Ingrid was born in Germany in 1941, when Adolph Hitler’s Wehrmacht was trampling Europe. “My father was in the military,” she said. “I never really got to know him. After the war my parents divorced and my mother married a British soldier. When I was 8 years old, we moved to England.”
For Ingrid it was an early event in a series of challenging life circumstances. Her face grew serious. “My childhood wasn’t happy. When I told my mom what my stepfather was doing, she didn’t believe me.” This didn’t change when the family emigrated to Canada in 1953.
Some youths retreat to a street existence to escape the emotional quagmire at home. Ingrid possessed the staying power to complete high school, an early manifestation of the spunk and resilience she would require to survive future daunting circumstances. Upon graduating at age 17, she immediately fled from home, a young woman seeking sanctuary and happiness.
She believed the sun was finally shining on her when she fell deeply in love with Bill, a man serving in the navy.

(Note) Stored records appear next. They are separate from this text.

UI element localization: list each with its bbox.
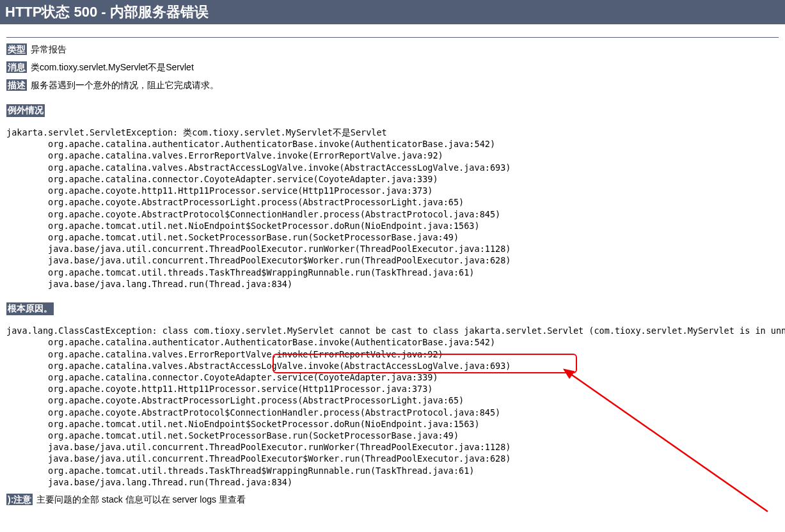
- message-row: 消息 类com.tioxy.servlet.MyServlet不是Servlet: [6, 62, 779, 74]
- type-value: 异常报告: [31, 44, 67, 54]
- description-value: 服务器遇到一个意外的情况，阻止它完成请求。: [31, 80, 219, 90]
- exception-stack-trace: jakarta.servlet.ServletException: 类com.t…: [6, 127, 779, 290]
- note-label: ):注意: [6, 494, 33, 505]
- description-row: 描述 服务器遇到一个意外的情况，阻止它完成请求。: [6, 80, 779, 91]
- type-label: 类型: [6, 43, 27, 55]
- note-row: ):注意 主要问题的全部 stack 信息可以在 server logs 里查看: [6, 494, 779, 506]
- message-value: 类com.tioxy.servlet.MyServlet不是Servlet: [31, 62, 194, 72]
- divider: [6, 37, 779, 38]
- message-label: 消息: [6, 61, 27, 73]
- type-row: 类型 异常报告: [6, 44, 779, 56]
- root-cause-stack-trace: java.lang.ClassCastException: class com.…: [6, 325, 779, 488]
- exception-heading: 例外情况: [6, 104, 45, 117]
- page-title: HTTP状态 500 - 内部服务器错误: [0, 0, 785, 24]
- description-label: 描述: [6, 79, 27, 91]
- note-value: 主要问题的全部 stack 信息可以在 server logs 里查看: [36, 494, 246, 505]
- root-cause-heading: 根本原因。: [6, 302, 54, 315]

Although he loved her, he wasn’t ready to settle into a longterm relationship. He moved away and she was devastated.
Wanting stability and love, at age 19 she accepted a marriage proposal. The promise of happiness was short lived. She soon realized her husband had a serious alcohol addiction. “It wasn’t a good marriage,” she said. “Eventually we got a divorce.” Her face relaxed. “It didn’t leave me bitter. God has always given me the ability to forgive. The marriage did give me 4 good children.” In the midst of turmoil, she had that rare capacity to see a blessing.

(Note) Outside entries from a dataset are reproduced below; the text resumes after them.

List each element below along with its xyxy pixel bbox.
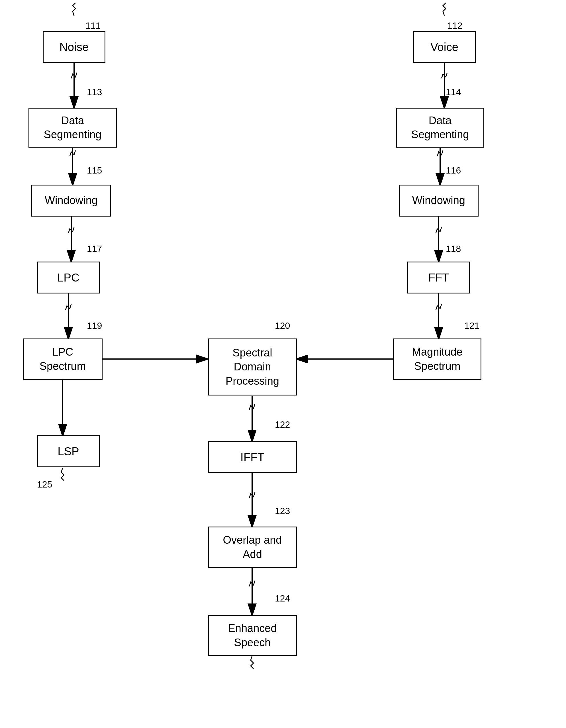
lsp-box: LSP — [37, 435, 100, 467]
label-121: 121 — [464, 321, 479, 331]
windowing-right-box: Windowing — [399, 185, 479, 217]
label-116: 116 — [446, 165, 461, 176]
label-118: 118 — [446, 244, 461, 254]
lpc-spectrum-box: LPCSpectrum — [23, 338, 103, 380]
data-seg-left-box: DataSegmenting — [28, 108, 117, 148]
magnitude-spectrum-box: MagnitudeSpectrum — [393, 338, 481, 380]
diagram-container: Noise Voice DataSegmenting DataSegmentin… — [0, 0, 566, 728]
ifft-box: IFFT — [208, 441, 297, 473]
label-119: 119 — [87, 321, 102, 331]
label-112: 112 — [447, 21, 462, 31]
fft-box: FFT — [407, 262, 470, 293]
label-125: 125 — [37, 479, 52, 490]
label-123: 123 — [275, 506, 290, 516]
enhanced-speech-box: EnhancedSpeech — [208, 615, 297, 656]
label-120: 120 — [275, 321, 290, 331]
label-111: 111 — [85, 21, 101, 31]
label-117: 117 — [87, 244, 102, 254]
data-seg-right-box: DataSegmenting — [396, 108, 484, 148]
voice-box: Voice — [413, 31, 476, 63]
label-114: 114 — [446, 87, 461, 97]
label-124: 124 — [275, 593, 290, 604]
windowing-left-box: Windowing — [31, 185, 111, 217]
label-113: 113 — [87, 87, 102, 97]
spectral-domain-box: SpectralDomainProcessing — [208, 338, 297, 395]
label-122: 122 — [275, 419, 290, 430]
noise-box: Noise — [43, 31, 105, 63]
label-115: 115 — [87, 165, 102, 176]
overlap-add-box: Overlap andAdd — [208, 527, 297, 568]
lpc-box: LPC — [37, 262, 100, 293]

She had a stable job with B.C. Electric (now B.C. Hydro) and became a purchasing agent. “I wasn’t dating,” she said, “but I did ask God if there would be a man for me again.”

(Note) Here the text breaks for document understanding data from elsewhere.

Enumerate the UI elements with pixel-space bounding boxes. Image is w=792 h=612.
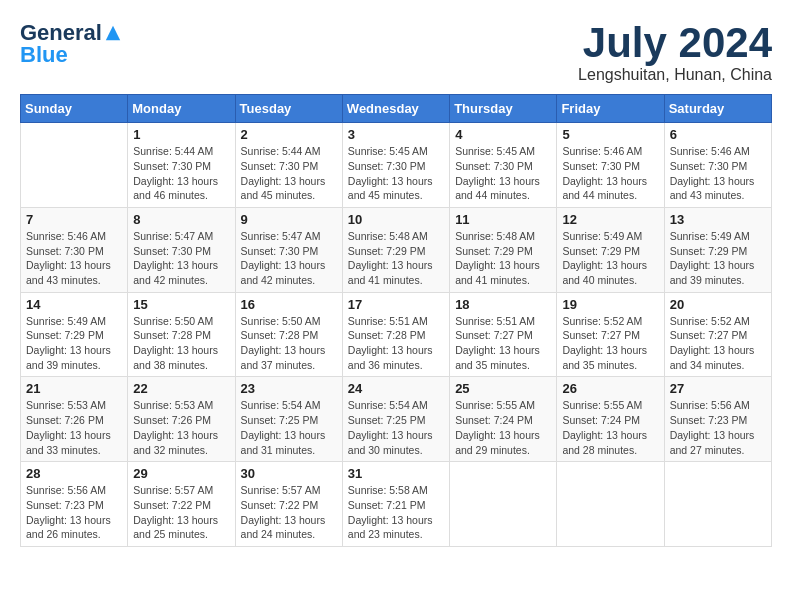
calendar-table: SundayMondayTuesdayWednesdayThursdayFrid… xyxy=(20,94,772,547)
cell-info: Sunrise: 5:49 AMSunset: 7:29 PMDaylight:… xyxy=(562,229,658,288)
column-header-saturday: Saturday xyxy=(664,95,771,123)
day-number: 11 xyxy=(455,212,551,227)
calendar-cell: 6Sunrise: 5:46 AMSunset: 7:30 PMDaylight… xyxy=(664,123,771,208)
calendar-cell: 18Sunrise: 5:51 AMSunset: 7:27 PMDayligh… xyxy=(450,292,557,377)
calendar-cell: 22Sunrise: 5:53 AMSunset: 7:26 PMDayligh… xyxy=(128,377,235,462)
cell-info: Sunrise: 5:57 AMSunset: 7:22 PMDaylight:… xyxy=(133,483,229,542)
day-number: 29 xyxy=(133,466,229,481)
logo: General Blue xyxy=(20,20,122,68)
calendar-header: SundayMondayTuesdayWednesdayThursdayFrid… xyxy=(21,95,772,123)
day-number: 5 xyxy=(562,127,658,142)
cell-info: Sunrise: 5:46 AMSunset: 7:30 PMDaylight:… xyxy=(562,144,658,203)
cell-info: Sunrise: 5:56 AMSunset: 7:23 PMDaylight:… xyxy=(670,398,766,457)
cell-info: Sunrise: 5:52 AMSunset: 7:27 PMDaylight:… xyxy=(562,314,658,373)
day-number: 1 xyxy=(133,127,229,142)
cell-info: Sunrise: 5:46 AMSunset: 7:30 PMDaylight:… xyxy=(26,229,122,288)
cell-info: Sunrise: 5:52 AMSunset: 7:27 PMDaylight:… xyxy=(670,314,766,373)
calendar-week-4: 21Sunrise: 5:53 AMSunset: 7:26 PMDayligh… xyxy=(21,377,772,462)
day-number: 27 xyxy=(670,381,766,396)
calendar-cell: 31Sunrise: 5:58 AMSunset: 7:21 PMDayligh… xyxy=(342,462,449,547)
calendar-week-5: 28Sunrise: 5:56 AMSunset: 7:23 PMDayligh… xyxy=(21,462,772,547)
calendar-cell: 21Sunrise: 5:53 AMSunset: 7:26 PMDayligh… xyxy=(21,377,128,462)
cell-info: Sunrise: 5:49 AMSunset: 7:29 PMDaylight:… xyxy=(26,314,122,373)
cell-info: Sunrise: 5:56 AMSunset: 7:23 PMDaylight:… xyxy=(26,483,122,542)
day-number: 9 xyxy=(241,212,337,227)
day-number: 14 xyxy=(26,297,122,312)
calendar-cell: 16Sunrise: 5:50 AMSunset: 7:28 PMDayligh… xyxy=(235,292,342,377)
day-number: 2 xyxy=(241,127,337,142)
calendar-body: 1Sunrise: 5:44 AMSunset: 7:30 PMDaylight… xyxy=(21,123,772,547)
day-number: 7 xyxy=(26,212,122,227)
cell-info: Sunrise: 5:53 AMSunset: 7:26 PMDaylight:… xyxy=(133,398,229,457)
day-number: 19 xyxy=(562,297,658,312)
location: Lengshuitan, Hunan, China xyxy=(578,66,772,84)
calendar-week-1: 1Sunrise: 5:44 AMSunset: 7:30 PMDaylight… xyxy=(21,123,772,208)
column-header-thursday: Thursday xyxy=(450,95,557,123)
cell-info: Sunrise: 5:48 AMSunset: 7:29 PMDaylight:… xyxy=(348,229,444,288)
calendar-cell: 2Sunrise: 5:44 AMSunset: 7:30 PMDaylight… xyxy=(235,123,342,208)
cell-info: Sunrise: 5:57 AMSunset: 7:22 PMDaylight:… xyxy=(241,483,337,542)
calendar-cell: 7Sunrise: 5:46 AMSunset: 7:30 PMDaylight… xyxy=(21,207,128,292)
day-number: 25 xyxy=(455,381,551,396)
cell-info: Sunrise: 5:54 AMSunset: 7:25 PMDaylight:… xyxy=(241,398,337,457)
calendar-cell: 11Sunrise: 5:48 AMSunset: 7:29 PMDayligh… xyxy=(450,207,557,292)
calendar-cell: 4Sunrise: 5:45 AMSunset: 7:30 PMDaylight… xyxy=(450,123,557,208)
cell-info: Sunrise: 5:50 AMSunset: 7:28 PMDaylight:… xyxy=(133,314,229,373)
day-number: 16 xyxy=(241,297,337,312)
day-number: 3 xyxy=(348,127,444,142)
day-number: 22 xyxy=(133,381,229,396)
calendar-cell: 23Sunrise: 5:54 AMSunset: 7:25 PMDayligh… xyxy=(235,377,342,462)
column-header-monday: Monday xyxy=(128,95,235,123)
day-number: 23 xyxy=(241,381,337,396)
calendar-cell xyxy=(664,462,771,547)
calendar-cell: 27Sunrise: 5:56 AMSunset: 7:23 PMDayligh… xyxy=(664,377,771,462)
calendar-week-2: 7Sunrise: 5:46 AMSunset: 7:30 PMDaylight… xyxy=(21,207,772,292)
day-number: 18 xyxy=(455,297,551,312)
cell-info: Sunrise: 5:45 AMSunset: 7:30 PMDaylight:… xyxy=(455,144,551,203)
calendar-cell: 10Sunrise: 5:48 AMSunset: 7:29 PMDayligh… xyxy=(342,207,449,292)
calendar-cell: 14Sunrise: 5:49 AMSunset: 7:29 PMDayligh… xyxy=(21,292,128,377)
cell-info: Sunrise: 5:55 AMSunset: 7:24 PMDaylight:… xyxy=(562,398,658,457)
calendar-cell: 29Sunrise: 5:57 AMSunset: 7:22 PMDayligh… xyxy=(128,462,235,547)
calendar-cell: 5Sunrise: 5:46 AMSunset: 7:30 PMDaylight… xyxy=(557,123,664,208)
day-number: 6 xyxy=(670,127,766,142)
calendar-cell: 25Sunrise: 5:55 AMSunset: 7:24 PMDayligh… xyxy=(450,377,557,462)
cell-info: Sunrise: 5:47 AMSunset: 7:30 PMDaylight:… xyxy=(241,229,337,288)
cell-info: Sunrise: 5:51 AMSunset: 7:28 PMDaylight:… xyxy=(348,314,444,373)
cell-info: Sunrise: 5:58 AMSunset: 7:21 PMDaylight:… xyxy=(348,483,444,542)
title-block: July 2024 Lengshuitan, Hunan, China xyxy=(578,20,772,84)
cell-info: Sunrise: 5:44 AMSunset: 7:30 PMDaylight:… xyxy=(133,144,229,203)
day-number: 10 xyxy=(348,212,444,227)
month-title: July 2024 xyxy=(578,20,772,66)
calendar-cell xyxy=(450,462,557,547)
cell-info: Sunrise: 5:48 AMSunset: 7:29 PMDaylight:… xyxy=(455,229,551,288)
cell-info: Sunrise: 5:46 AMSunset: 7:30 PMDaylight:… xyxy=(670,144,766,203)
calendar-cell xyxy=(21,123,128,208)
calendar-cell: 30Sunrise: 5:57 AMSunset: 7:22 PMDayligh… xyxy=(235,462,342,547)
calendar-cell: 13Sunrise: 5:49 AMSunset: 7:29 PMDayligh… xyxy=(664,207,771,292)
calendar-cell: 3Sunrise: 5:45 AMSunset: 7:30 PMDaylight… xyxy=(342,123,449,208)
cell-info: Sunrise: 5:44 AMSunset: 7:30 PMDaylight:… xyxy=(241,144,337,203)
logo-icon xyxy=(104,24,122,42)
cell-info: Sunrise: 5:45 AMSunset: 7:30 PMDaylight:… xyxy=(348,144,444,203)
calendar-cell xyxy=(557,462,664,547)
day-number: 21 xyxy=(26,381,122,396)
day-number: 26 xyxy=(562,381,658,396)
day-number: 15 xyxy=(133,297,229,312)
day-number: 30 xyxy=(241,466,337,481)
calendar-cell: 8Sunrise: 5:47 AMSunset: 7:30 PMDaylight… xyxy=(128,207,235,292)
day-number: 4 xyxy=(455,127,551,142)
cell-info: Sunrise: 5:55 AMSunset: 7:24 PMDaylight:… xyxy=(455,398,551,457)
calendar-week-3: 14Sunrise: 5:49 AMSunset: 7:29 PMDayligh… xyxy=(21,292,772,377)
column-header-friday: Friday xyxy=(557,95,664,123)
column-header-sunday: Sunday xyxy=(21,95,128,123)
calendar-cell: 15Sunrise: 5:50 AMSunset: 7:28 PMDayligh… xyxy=(128,292,235,377)
cell-info: Sunrise: 5:54 AMSunset: 7:25 PMDaylight:… xyxy=(348,398,444,457)
calendar-cell: 24Sunrise: 5:54 AMSunset: 7:25 PMDayligh… xyxy=(342,377,449,462)
day-number: 12 xyxy=(562,212,658,227)
day-number: 24 xyxy=(348,381,444,396)
cell-info: Sunrise: 5:51 AMSunset: 7:27 PMDaylight:… xyxy=(455,314,551,373)
cell-info: Sunrise: 5:53 AMSunset: 7:26 PMDaylight:… xyxy=(26,398,122,457)
day-number: 20 xyxy=(670,297,766,312)
day-number: 8 xyxy=(133,212,229,227)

Her life unexpectedly took a positive turn when she attended a seminar for purchasing agents in Vancouver. “Everyone was already seated when a man walked in,” she recalled. She looked at him and thought, “It can’t be!”
It was Bill, the navy man she had fallen madly in love with as a young woman. At the coffee break she went to him and said, “Hello Bill. Do you remember me?” He said, “How could I ever forget you, Iny?” It was at this point in her account that she said, “I became a teenager again.”
Their lives had been on a parallel track, she told us. “Like me, Bill had married an alcoholic. He was a purchasing agent. Also, at that time he was in the midst of a divorce.”
They again fell in love and this time he was ready. Ingrid and Bill were married and, in spite of a disastrous joint real estate venture, were happy together.
“We had 19 wonderful years,” she told us. “At Christmas 2005 Bill died of lung cancer. He was the love of my life.”
Once again her life was in turmoil. “It was tough,” she said, “but I decided to carry on. I went into volunteering. I began working in the kitchen at the Senior Centre when they put on dances. I drive for Volunteer Drivers. I also work at the Food Bank. In the beginning, I did it because I didn’t have to think. Now I do it because I like helping people. It’s satisfying.”
Ingrid found strength to move on emotionally. “I used my mower to cut the sage and weeds on the vacant lot across the street,” she said. “I tried to give away some irises, but no one wanted them so I planted them on the lot. I painted 2 rough benches and placed them there. People began noticing. An old hydrant and a lamp pole were dropped off. Also owls and figurines. It isn’t just my project anymore.”
When people walk by now she sometimes hears them say, “I didn’t know about this garden. It’s beautiful!”
The midlife surprise is still a deep well of joy for Ingrid. Now she also derives meaning from “our secret garden,” which gives pleasure to others.